Try it:
Pull every line of the entries that has the word "have".
** Study material follows **
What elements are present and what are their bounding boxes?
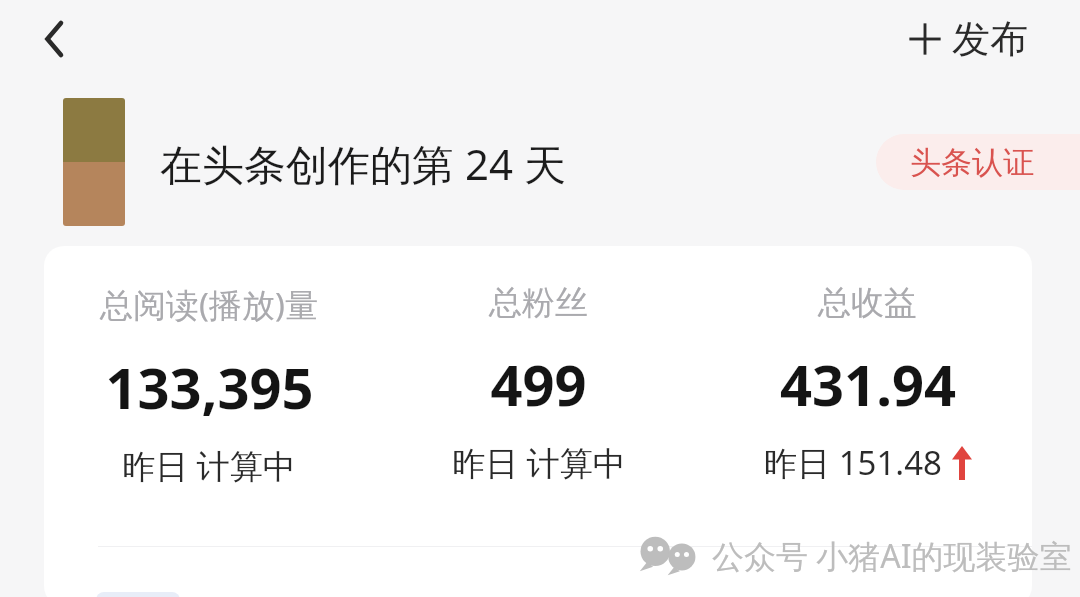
staticText: 总粉丝 [489,282,588,324]
button[interactable]: 头条认证 [876,134,1080,190]
button[interactable]: 发布 [870,4,1066,74]
staticText: 总阅读(播放)量 [100,282,318,327]
staticText: 发布 [952,15,1028,63]
staticText: 昨日 151.48 [764,440,942,485]
button[interactable] [96,592,180,597]
staticText: 昨日 计算中 [122,443,296,488]
staticText: 133,395 [105,349,314,425]
staticText: 在头条创作的第 24 天 [160,135,566,192]
staticText: 头条认证 [910,143,1034,182]
staticText: 431.94 [780,346,956,422]
button[interactable]: 总阅读(播放)量 [44,282,374,488]
button[interactable]: 总粉丝 [374,282,703,485]
button[interactable]: Back [18,0,96,78]
button[interactable]: Profile avatar [63,98,125,226]
staticText: 公众号 小猪AI的现装验室 [712,534,1072,578]
staticText: 总收益 [818,282,917,324]
staticText: 昨日 计算中 [452,440,626,485]
staticText: 499 [490,346,587,422]
button[interactable]: 总收益 [703,282,1032,485]
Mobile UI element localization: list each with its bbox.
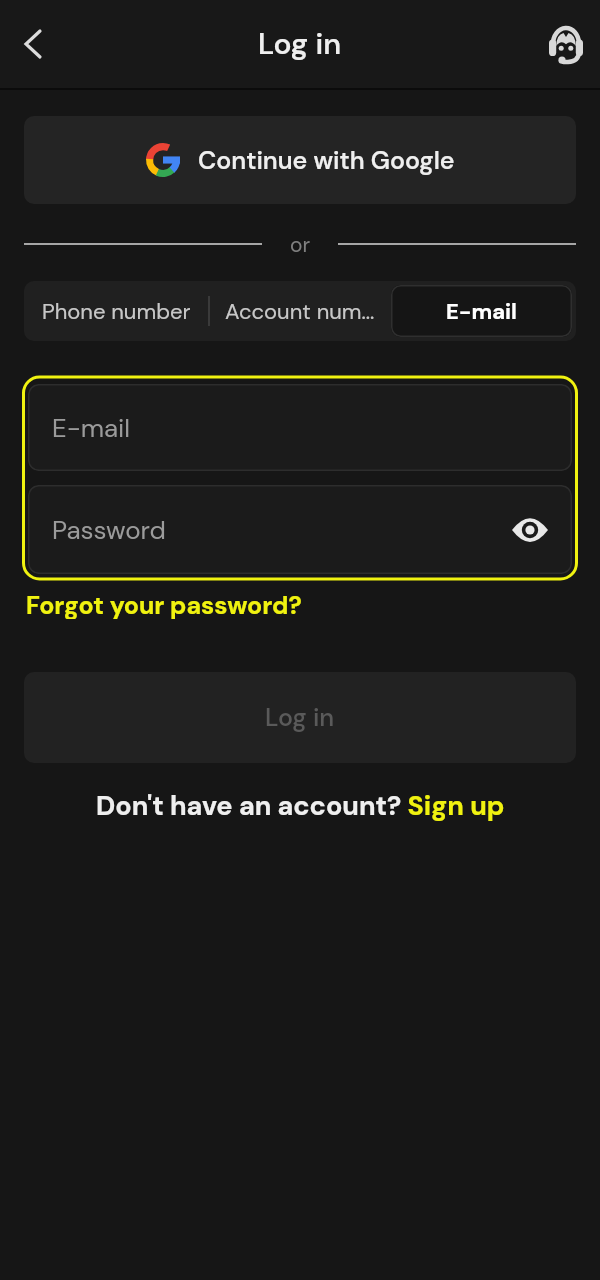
button[interactable]: Phone number: [24, 281, 208, 341]
button[interactable]: E-mail: [28, 384, 572, 471]
button[interactable]: Don't have an account? Sign up: [0, 788, 600, 822]
staticText: Log in: [265, 701, 335, 734]
staticText: Forgot your password?: [26, 589, 302, 619]
staticText: Password: [52, 513, 166, 547]
button[interactable]: Forgot your password?: [26, 589, 302, 619]
staticText: Continue with Google: [198, 144, 455, 177]
staticText: E-mail: [52, 411, 131, 445]
button[interactable]: E-mail: [391, 285, 572, 337]
staticText: E-mail: [446, 297, 517, 326]
staticText: Account num...: [225, 297, 375, 326]
staticText: or: [290, 231, 311, 258]
button[interactable]: Continue with Google: [24, 116, 576, 204]
button[interactable]: [534, 12, 598, 76]
staticText: Don't have an account? Sign up: [96, 788, 505, 822]
button[interactable]: [0, 12, 64, 76]
button[interactable]: Password: [28, 485, 572, 574]
button[interactable]: [502, 502, 558, 558]
button[interactable]: Account num...: [208, 281, 392, 341]
button[interactable]: Log in: [24, 672, 576, 763]
staticText: Log in: [258, 24, 342, 63]
staticText: Phone number: [42, 297, 191, 326]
** End of Study material **
Solution to this exercise:
button[interactable]: Don't have an account? Sign up: [0, 788, 600, 822]
staticText: Don't have an account? Sign up: [96, 788, 505, 822]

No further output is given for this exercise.